I totally read that as "needless" and thought Hell,the medical profession invented those decades ago!
Dr McCoy: My God, man! Drilling holes in his head isn't the answer! Now put away your butcher knives and let me save this patient before it's too late!
I've had an air injected shot before, it hurt more than when they use a needle.
+Jordan Nash Exactly-- I was wondering when it would come up that the military has been using these for a while now. However, according to the website, it's "more precise" and can allow for various depths. But indeed. I was thinking the exact same thing... now, if only they could give the "Peanut Butter" shot in a slightly less painful way...
I think the military shots are "old tech".
This is not the same as an air shot. These epic geeks at MIT have developed a new way of giving injections that is virtually painless. Plus, we are now closer to the world of Star Trek. so don't hate on a Trekkie's miracle
The air shots are indeed an old technology (at least thirty years) and have issues (motion between injector and subject can cause severe lacerations).

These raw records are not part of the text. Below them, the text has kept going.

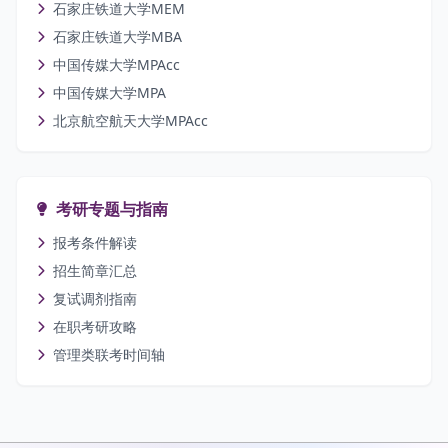
石家庄铁道大学MEM
石家庄铁道大学MBA
中国传媒大学MPAcc
中国传媒大学MPA
北京航空航天大学MPAcc
考研专题与指南
报考条件解读
招生简章汇总
复试调剂指南
在职考研攻略
管理类联考时间轴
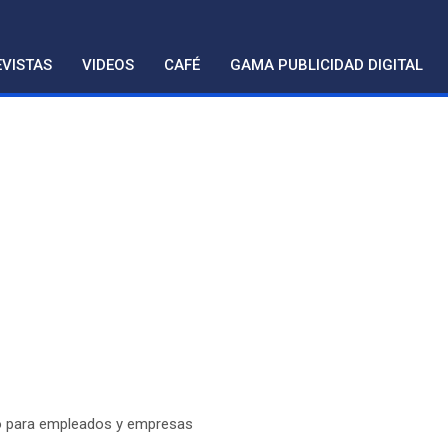
VISTAS
VIDEOS
CAFÉ
GAMA PUBLICIDAD DIGITAL
to para empleados y empresas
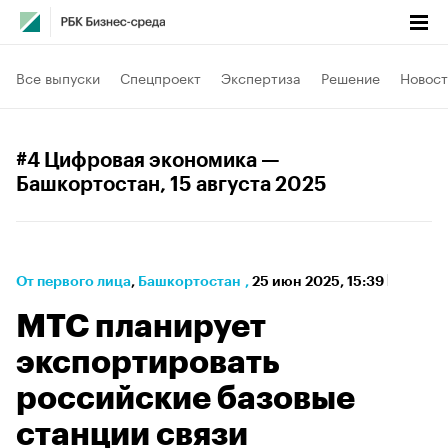
Все выпуски
Спецпроект
Экспертиза
Решение
Новост
#4 Цифровая экономика —
Башкортостан
, 15 августа 2025
От первого лица
⁠,
Башкортостан
,
25 июн 2025, 15:39
МТС планирует
экспортировать
российские базовые
станции связи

I get allergy shots, so this makes me soooooooooooooooo happy!
They also tend to malfunction and this makes them rather painful. I had my Army inoculations done by air shot it is not a pleasant memory.
+Michael Park I never get allergy shots for fear that I am not letting my body build an immunity. I am reconsidering though, since my immune system doesn't seem to learn. Do they work well for you?
Now, when is this ACTUALLY going to see widespread use? It seems like I hear about a new variety of needle-free injection technology every few years, but whenever I go to the doctor, it's the same-old, same-old.
+Daniel Hinojosa Yes, but its tiring to wait 30 minutes after getting them to leave. It's a bit annoying, but doesn't hurt. Shouldn't be having this discussion in the comments LOL.
What's the difference between that and the air-actuated injections I got in boot camp in '94?
+andres Pereda In that explanation, the only difference is the magnets. The dosage could be altered on the air-actuated device and they used air so the pressure could be adjusted as well. So far, the only thing I see is the magnets.

That's all well and good for creating a more portable injector. However, the concept is not new. It's simply being implemented differently.
I have never felt a mosquito bite before.... am i odd? or was that the point?
In the early 70's, we were mass inoculated at school for measles with a gun type device that felt like a puff of air on your arm.  How is this a "new" invention?